Na conversa com o BdF a servidora traz dados alarmantes sobre a falta de servidores e servidoras. “O Ibram tinha uma previsão de cerca de 759 na sua composição. Nós devemos estar agora com menos de 350. Estamos trabalhando com menos de 50% da força de trabalho prevista para o órgão”.
Segundo ela, uma parte do funcionalismo previsto para o órgão vinha do Instituto do Patrimônio Histórico e Artístico Nacional (Iphan) e estava na ativa desde a promulgação da Constituição. São pessoas que já se aposentaram ou estão em processo de aposentadoria. Ainda assim, não há previsão de remanejamento de pessoal.
Na resposta ao pedido de informações enviado pela reportagem, o Instituto afirmou que “hoje, há no quadro de pessoal do Ibram 321 servidores efetivos e 64 servidores em abono de permanência. Inicialmente, foram solicitadas um total de 376 vagas no Concurso Nacional Unificado, mas foram autorizadas 28 vagas para o corrente ano”.
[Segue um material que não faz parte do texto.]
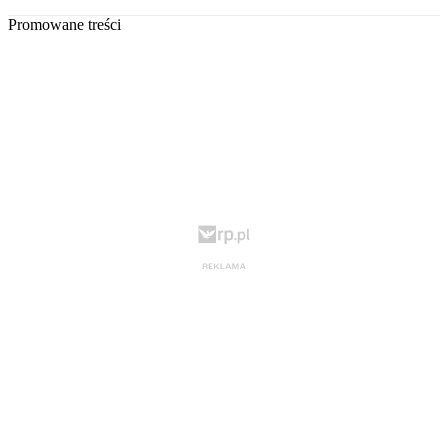
Promowane treści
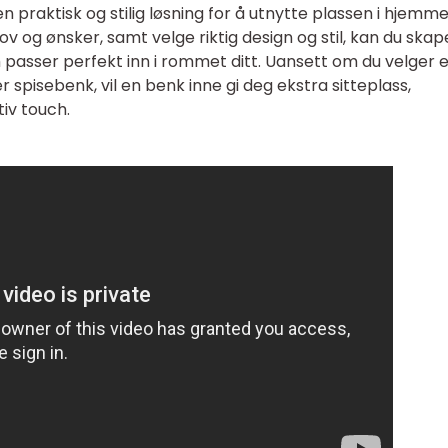
praktisk og stilig løsning for å utnytte plassen i hjemm
ov og ønsker, samt velge riktig design og stil, kan du skap
m passer perfekt inn i rommet ditt. Uansett om du velger 
spisebenk, vil en benk inne gi deg ekstra sitteplass,
iv touch.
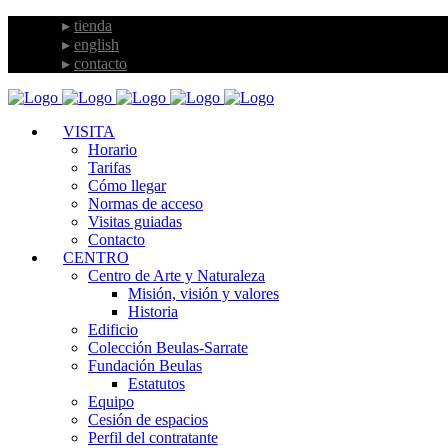
tienda
english
contacto
VISITA
Horario
Tarifas
Cómo llegar
Normas de acceso
Visitas guiadas
Contacto
CENTRO
Centro de Arte y Naturaleza
Misión, visión y valores
Historia
Edificio
Colección Beulas-Sarrate
Fundación Beulas
Estatutos
Equipo
Cesión de espacios
Perfil del contratante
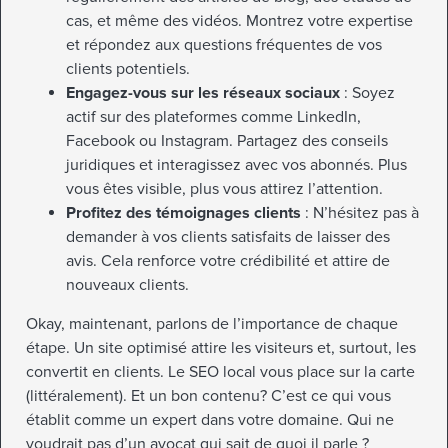
cas, et même des vidéos. Montrez votre expertise
et répondez aux questions fréquentes de vos
clients potentiels.
Engagez-vous sur les réseaux sociaux
: Soyez
actif sur des plateformes comme LinkedIn,
Facebook ou Instagram. Partagez des conseils
juridiques et interagissez avec vos abonnés. Plus
vous êtes visible, plus vous attirez l’attention.
Profitez des témoignages clients
: N’hésitez pas à
demander à vos clients satisfaits de laisser des
avis. Cela renforce votre crédibilité et attire de
nouveaux clients.
Okay, maintenant, parlons de l’importance de chaque
étape. Un site optimisé attire les visiteurs et, surtout, les
convertit en clients. Le SEO local vous place sur la carte
(littéralement). Et un bon contenu? C’est ce qui vous
établit comme un expert dans votre domaine. Qui ne
voudrait pas d’un avocat qui sait de quoi il parle ?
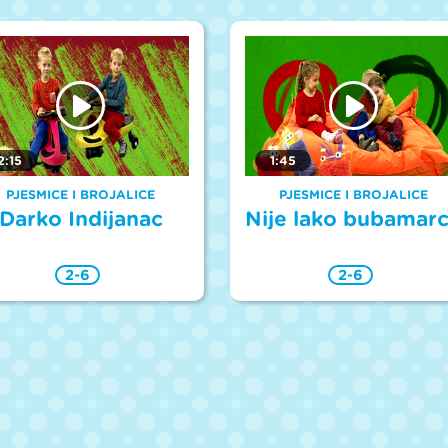
2:15
1:45
PJESMICE I BROJALICE
PJESMICE I BROJALICE
Darko Indijanac
Nije lako bubamar
2-6
2-6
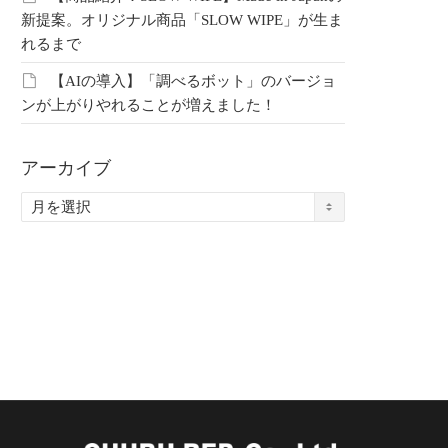
新提案。オリジナル商品「SLOW WIPE」が生ま
れるまで
803【アテックス】骨
20260731【晴香堂】1年越
【掛
【AIの導入】「調べるボット」のバージョ
てることが全ての始
しのハンドクリームがつい
とハ
ンが上がりやれることが増えました！
にお披露目です
りま
アーカイブ
中部レプ会員限定コ
こちらは中部レプ会員限定コ
こち
ア
です。 会員の方はこ
ンテンツです。 会員の方はこ
ンテ
ー
ログインしてご覧く
ちらよりログインしてご覧く
ちら
カ
 未登録の方はこちら
ださい。 未登録の方はこちら
ださ
イ
登録…
より新規登録…
より
ブ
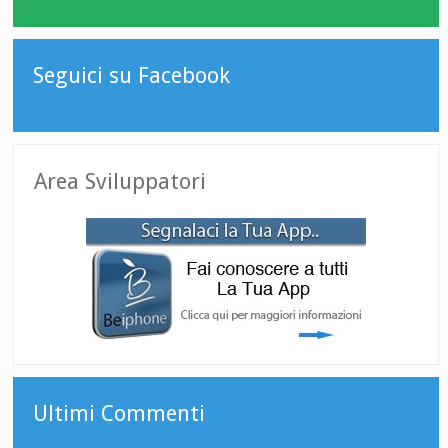
Seguici su Facebook
Area Sviluppatori
Ultimi Commenti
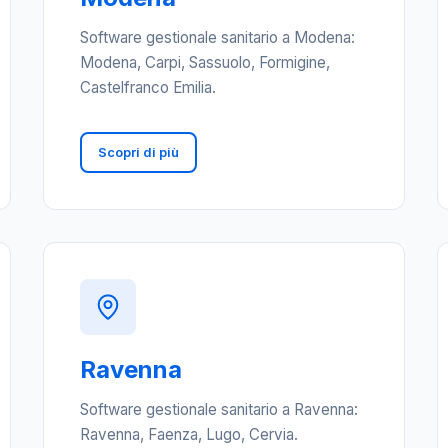
Software gestionale sanitario a Modena:
Modena, Carpi, Sassuolo, Formigine,
Castelfranco Emilia.
Scopri di più
Ravenna
Software gestionale sanitario a Ravenna:
Ravenna, Faenza, Lugo, Cervia.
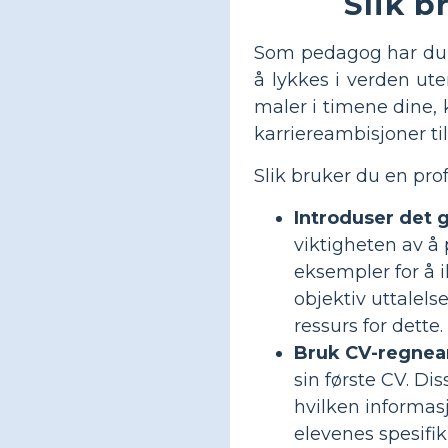
Slik b
Som pedagog har du e
å lykkes i verden ute
maler i timene dine, 
karriereambisjoner til
Slik bruker du en pro
Introduser det 
viktigheten av å 
eksempler for å i
objektiv uttalels
ressurs for dette.
Bruk CV-regnea
sin første CV. D
hvilken informas
elevenes spesifi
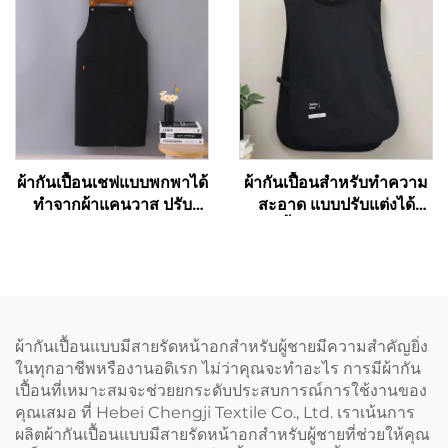
คุณภาพสูง แบบไขว้หลัง
(Cross Back)
ผ้ากันเปื้อนเชฟแบบพกพาได้
ผ้ากันเปื้อนสำหรับทำความ
ทำจากผ้าแคนวาส ปรับ
สะอาด แบบปรับแต่งได้
ความยาวได้ ห่วงคล้องไหล่
ใช้ได้ทั้งผู้ชายและผู้หญิง รุ่น
รูปตัว H (H-shoulder) สี
เวสต์ (Vest) สำหรับสตรี
กาแฟเข้ม รับสั่งทำตามแบบ
ขนาดพิเศษ (Plus Size) ผ้า
และพิมพ์โลโก้ได้แบบ
กันเปื้อนช่างทำรองเท้าแบบ
ขายส่ง
สองด้าน (Double Sided
Cobbler Vest Apron) พร้อม
ผ้ากันเปื้อนแบบมีสายรัดหน้าอกสำหรับผู้ชายมีความสำคัญยิ่ง
พิมพ์โลโก้ สำหรับบาริสต้า
ในทุกอาชีพหรืองานอดิเรก ไม่ว่าคุณจะทำอะไร การมีผ้ากัน
และร้านตัดผม
เปื้อนที่เหมาะสมจะช่วยยกระดับประสบการณ์การใช้งานของ
คุณเสมอ ที่ Hebei Chengji Textile Co., Ltd. เราเน้นการ
ผลิตผ้ากันเปื้อนแบบมีสายรัดหน้าอกสำหรับผู้ชายที่ช่วยให้คุณ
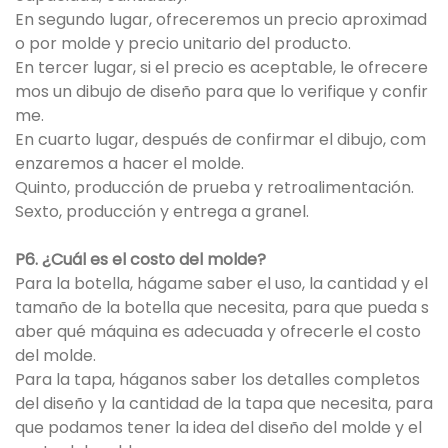
En segundo lugar, ofreceremos un precio aproximad
o por molde y precio unitario del producto.
En tercer lugar, si el precio es aceptable, le ofrecere
mos un dibujo de diseño para que lo verifique y confir
me.
En cuarto lugar, después de confirmar el dibujo, com
enzaremos a hacer el molde.
Quinto, producción de prueba y retroalimentación.
Sexto, producción y entrega a granel.
P6. ¿Cuál es el costo del molde?
Para la botella, hágame saber el uso, la cantidad y el
tamaño de la botella que necesita, para que pueda s
aber qué máquina es adecuada y ofrecerle el costo
del molde.
Para la tapa, háganos saber los detalles completos
del diseño y la cantidad de la tapa que necesita, para
que podamos tener la idea del diseño del molde y el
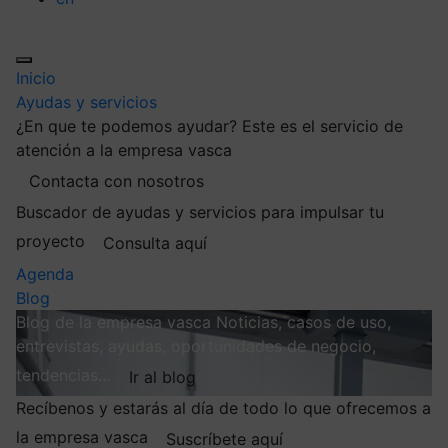
Inicio
Ayudas y servicios
¿En que te podemos ayudar?
Este es el servicio de
atención a la empresa vasca
Contacta con nosotros
Buscador de ayudas y servicios para impulsar tu
proyecto
Consulta aquí
Agenda
Blog
Blog de la empresa vasca
Noticias, casos de uso,
entrevistas, ayudas, oportunidades de negocio,
tendencias…
Ir al blog
Recíbenos y estarás al día de todo lo que ofrecemos a
la empresa vasca
Suscríbete aquí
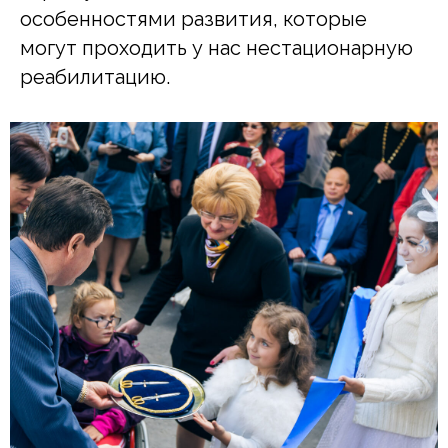
особенностями развития, которые
могут проходить у нас нестационарную
реабилитацию.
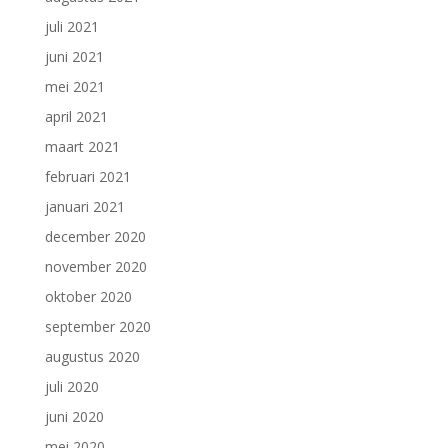
juli 2021
juni 2021
mei 2021
april 2021
maart 2021
februari 2021
januari 2021
december 2020
november 2020
oktober 2020
september 2020
augustus 2020
juli 2020
juni 2020
mei 2020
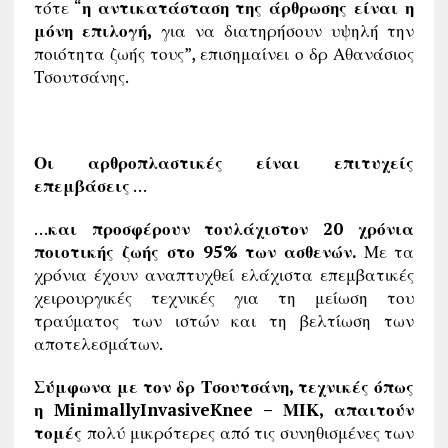
τότε “
η αντικατάσταση της άρθρωσης είναι η
μόνη επιλογή,
για να διατηρήσουν υψηλή την
ποιότητα ζωής τους”, επισημαίνει ο δρ Αθανάσιος
Τσουτσάνης.
Οι αρθροπλαστικές είναι επιτυχείς
επεμβάσεις
…
…
και προσφέρουν τουλάχιστον 20 χρόνια
ποιοτικής ζωής στο 95% των ασθενών.
Με τα
χρόνια έχουν αναπτυχθεί ελάχιστα επεμβατικές
χειρουργικές τεχνικές για τη μείωση του
τραύματος των ιστών και τη βελτίωση των
αποτελεσμάτων.
Σύμφωνα με τον δρ Τσουτσάνη, τεχνικές όπως
η MinimallyInvasiveKnee – ΜΙΚ, απαιτούν
τομές
πολύ μικρότερες από τις συνηθισμένες των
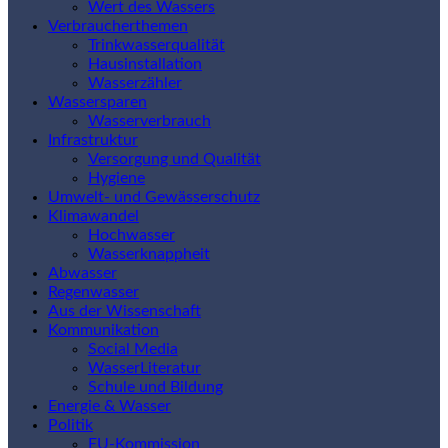
Wert des Wassers
Verbraucherthemen
Trinkwasserqualität
Hausinstallation
Wasserzähler
Wassersparen
Wasserverbrauch
Infrastruktur
Versorgung und Qualität
Hygiene
Umwelt- und Gewässerschutz
Klimawandel
Hochwasser
Wasserknappheit
Abwasser
Regenwasser
Aus der Wissenschaft
Kommunikation
Social Media
WasserLiteratur
Schule und Bildung
Energie & Wasser
Politik
EU-Kommission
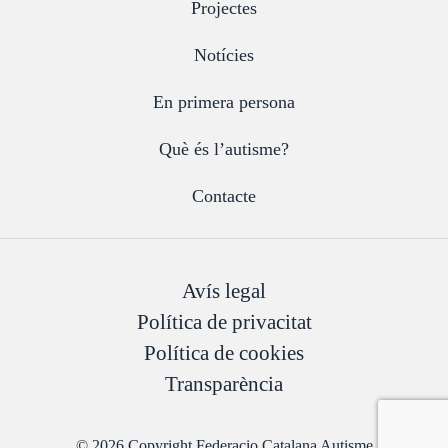
Projectes
Notícies
En primera persona
Què és l’autisme?
Contacte
Avís legal
Política de privacitat
Política de cookies
Transparència
© 2026 Copyright Federacio Catalana Autisme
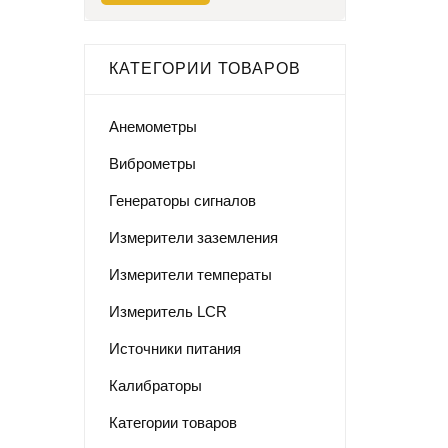
КАТЕГОРИИ ТОВАРОВ
Анемометры
Виброметры
Генераторы сигналов
Измерители заземления
Измерители температы
Измеритель LCR
Источники питания
Калибраторы
Категории товаров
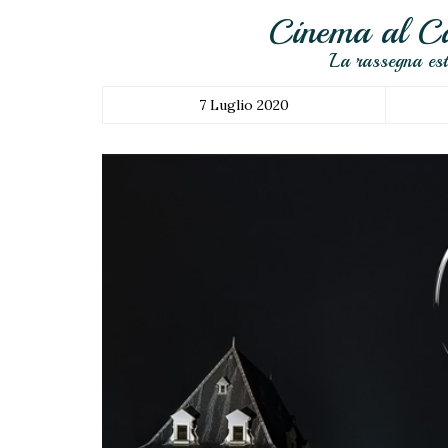
Cinema al Cas
La rassegna esti
7 Luglio 2020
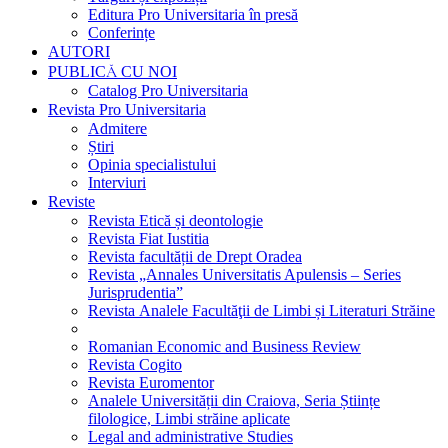
Editura Pro Universitaria în presă
Conferințe
AUTORI
PUBLICĂ CU NOI
Catalog Pro Universitaria
Revista Pro Universitaria
Admitere
Știri
Opinia specialistului
Interviuri
Reviste
Revista Etică și deontologie
Revista Fiat Iustitia
Revista facultății de Drept Oradea
Revista „Annales Universitatis Apulensis – Series
Jurisprudentia”
Revista Analele Facultăţii de Limbi și Literaturi Străine
Romanian Economic and Business Review
Revista Cogito
Revista Euromentor
Analele Universității din Craiova, Seria Științe
filologice, Limbi străine aplicate
Legal and administrative Studies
Além disso, o BdF questionou o órgão sobre quantos museus nacionais estão de portas fechadas no momento. A reposta citou apenas o Museu Histórico Nacional, o Museu Nacional de Belas Artes, o Museu da Inconfidência e o Museu da República, que passam por obras de recuperação. Não foram repassadas informações sobre as outras instituições mencionadas nesta reportagem e nem sobre o prazo para reabertura dos espaços.